— Task input —
_ _ _ _
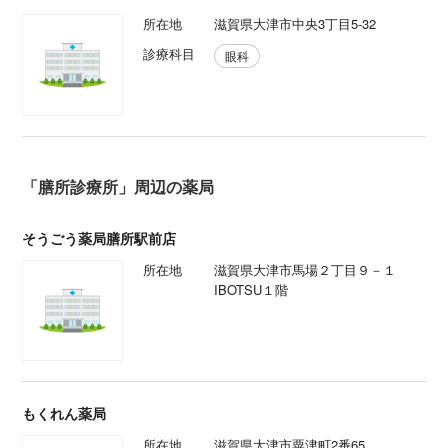
所在地
滋賀県大津市中央3丁目5-32
診療科目
眼科
「膳所診療所」周辺の薬局
そうごう薬局膳所駅前店
所在地
滋賀県大津市馬場２丁目９－１
IBOTSU１階
もくれん薬局
所在地
滋賀県大津市粟津町2番65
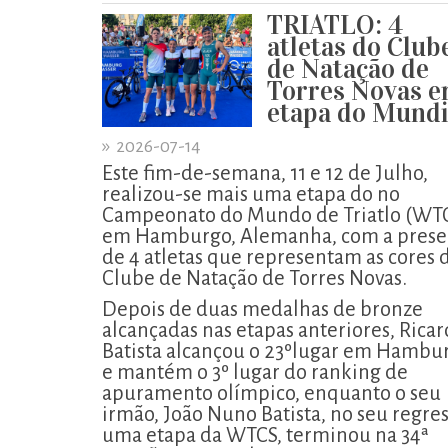
TRIATLO: 4
atletas do Club
de Natação de
Torres Novas 
etapa do Mundi
»
2026-07-14
Este fim-de-semana, 11 e 12 de Julho,
realizou-se mais uma etapa do no
Campeonato do Mundo de Triatlo (WTC
em Hamburgo, Alemanha, com a prese
de 4 atletas que representam as cores 
Clube de Natação de Torres Novas.
Depois de duas medalhas de bronze
alcançadas nas etapas anteriores, Rica
Batista alcançou o 23ºlugar em Hambu
e mantém o 3º lugar do ranking de
apuramento olímpico, enquanto o seu
irmão, João Nuno Batista, no seu regres
uma etapa da WTCS, terminou na 34ª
_ _ _ _
— What you should do —
Word for word and without pictures, please write out only the lines from the start of the entries through the line containing "Clube de Natação de Torres Novas.", both included.

— Answer —
所在地
滋賀県大津市中央3丁目5-32
診療科目
眼科
「膳所診療所」周辺の薬局
そうごう薬局膳所駅前店
所在地
滋賀県大津市馬場２丁目９－１
IBOTSU１階
もくれん薬局
所在地
滋賀県大津市粟津町2番65
TRIATLO: 4
atletas do Club
de Natação de
Torres Novas 
etapa do Mundi
»
2026-07-14
Este fim-de-semana, 11 e 12 de Julho,
realizou-se mais uma etapa do no
Campeonato do Mundo de Triatlo (WTC
em Hamburgo, Alemanha, com a prese
de 4 atletas que representam as cores 
Clube de Natação de Torres Novas.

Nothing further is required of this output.